(LISTED ENTRIES begins)
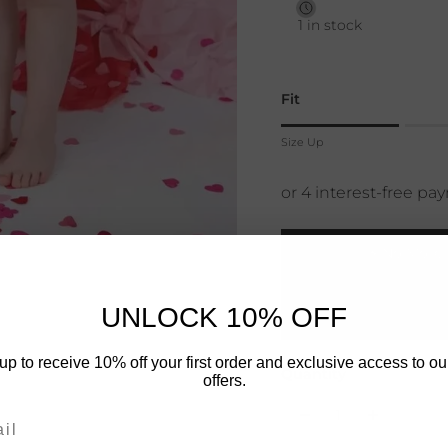
1 in stock
Fit
Rating of 1 means Size 
Size Up
Middle rating means True
Rating of 4 means Size
The rating of this product
⚡ No More 
UNLOCK 10% OFF
DAY
up to receive 10% off your first order and exclusive access to ou
Quantity
offers.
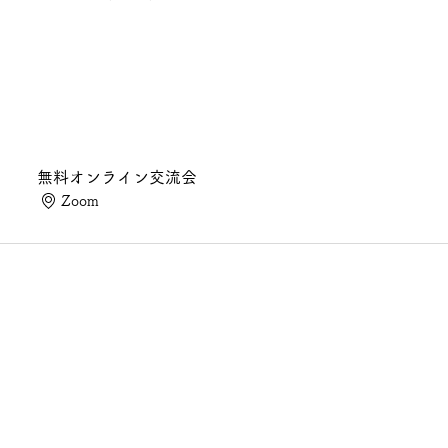
無料オンライン交流会
Zoom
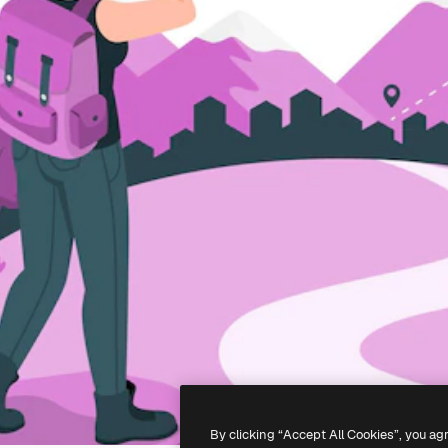
By clicking “Accept All Cookies”, you ag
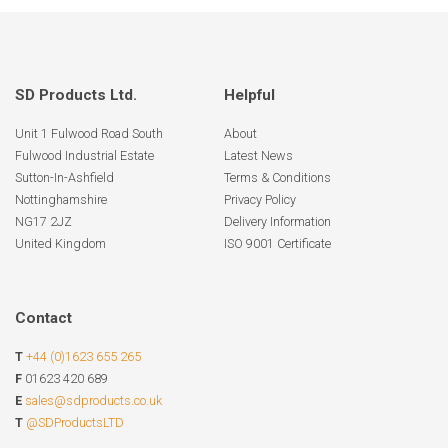
SD Products Ltd.
Helpful
Unit 1 Fulwood Road South
About
Fulwood Industrial Estate
Latest News
Sutton-In-Ashfield
Terms & Conditions
Nottinghamshire
Privacy Policy
NG17 2JZ
Delivery Information
United Kingdom
ISO 9001 Certificate
Contact
T
+44 (0)1623 655 265
F
01623 420 689
E
sales@sdproducts.co.uk
T
@SDProductsLTD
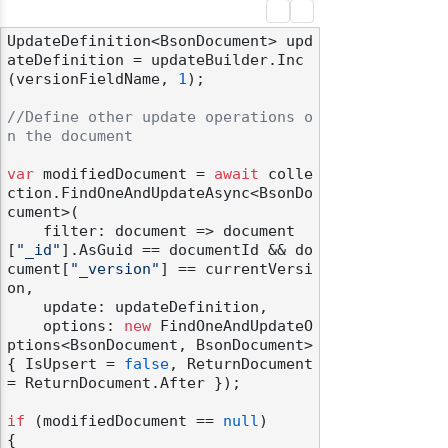
UpdateDefinition<BsonDocument> upd
ateDefinition = updateBuilder.Inc
(versionFieldName, 
1
);

//Define other update operations o
n the document
var
 modifiedDocument = 
await
 colle
ction.FindOneAndUpdateAsync<BsonDo
cument>(

    filter: document => document
[
"_id"
].AsGuid == documentId && do
cument[
"_version"
] == currentVersi
on,

    update: updateDefinition,

    options: 
new
 FindOneAndUpdateO
ptions<BsonDocument, BsonDocument> 
{ IsUpsert = 
false
, ReturnDocument 
= ReturnDocument.After });

if
 (modifiedDocument == 
null
)

{
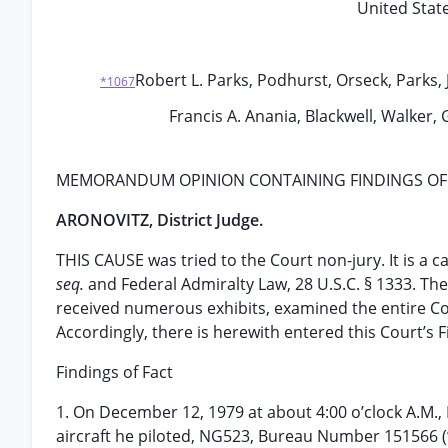
United State
Robert L. Parks, Podhurst, Orseck, Parks, J
*1067
Francis A. Anania, Blackwell, Walker, 
MEMORANDUM OPINION CONTAINING FINDINGS OF
ARONOVITZ, District Judge.
THIS CAUSE was tried to the Court non-jury. It is a 
seq.
and Federal Admiralty Law, 28 U.S.C. § 1333. Th
received numerous exhibits, examined the entire Co
Accordingly, there is herewith entered this Court’s
Findings of Fact
1. On December 12, 1979 at about 4:00 o’clock A.M.
aircraft he piloted, NG523, Bureau Number 151566 (“s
(LISTED ENTRIES ends)
◆ EXERCISE GOAL: Using the data above, write out every line exactly, leaving the images behind.

◆ RESULT OF THE TASK:
1 in stock
Fit
Rating of 1 means Size 
Size Up
Middle rating means True
Rating of 4 means Size
The rating of this product
⚡ No More 
UNLOCK 10% OFF
DAY
up to receive 10% off your first order and exclusive access to ou
Quantity
offers.
無料オンライン交流会
Zoom
By clicking “Accept All Cookies”, you ag
SD Products Ltd.
Helpful
Unit 1 Fulwood Road South
About
Fulwood Industrial Estate
Latest News
Sutton-In-Ashfield
Terms & Conditions
Nottinghamshire
Privacy Policy
NG17 2JZ
Delivery Information
United Kingdom
ISO 9001 Certificate
Contact
T
+44 (0)1623 655 265
F
01623 420 689
E
sales@sdproducts.co.uk
T
@SDProductsLTD
UpdateDefinition<BsonDocument> upd
ateDefinition = updateBuilder.Inc
(versionFieldName, 
1
);

//Define other update operations o
n the document
var
 modifiedDocument = 
await
 colle
ction.FindOneAndUpdateAsync<BsonDo
cument>(

    filter: document => document
[
"_id"
].AsGuid == documentId && do
cument[
"_version"
] == currentVersi
on,

    update: updateDefinition,

    options: 
new
 FindOneAndUpdateO
ptions<BsonDocument, BsonDocument> 
{ IsUpsert = 
false
, ReturnDocument 
= ReturnDocument.After });

if
 (modifiedDocument == 
null
)

{
United State
Robert L. Parks, Podhurst, Orseck, Parks, J
*1067
Francis A. Anania, Blackwell, Walker, 
MEMORANDUM OPINION CONTAINING FINDINGS OF
ARONOVITZ, District Judge.
THIS CAUSE was tried to the Court non-jury. It is a 
seq.
and Federal Admiralty Law, 28 U.S.C. § 1333. Th
received numerous exhibits, examined the entire Co
Accordingly, there is herewith entered this Court’s
Findings of Fact
1. On December 12, 1979 at about 4:00 o’clock A.M.
aircraft he piloted, NG523, Bureau Number 151566 (“s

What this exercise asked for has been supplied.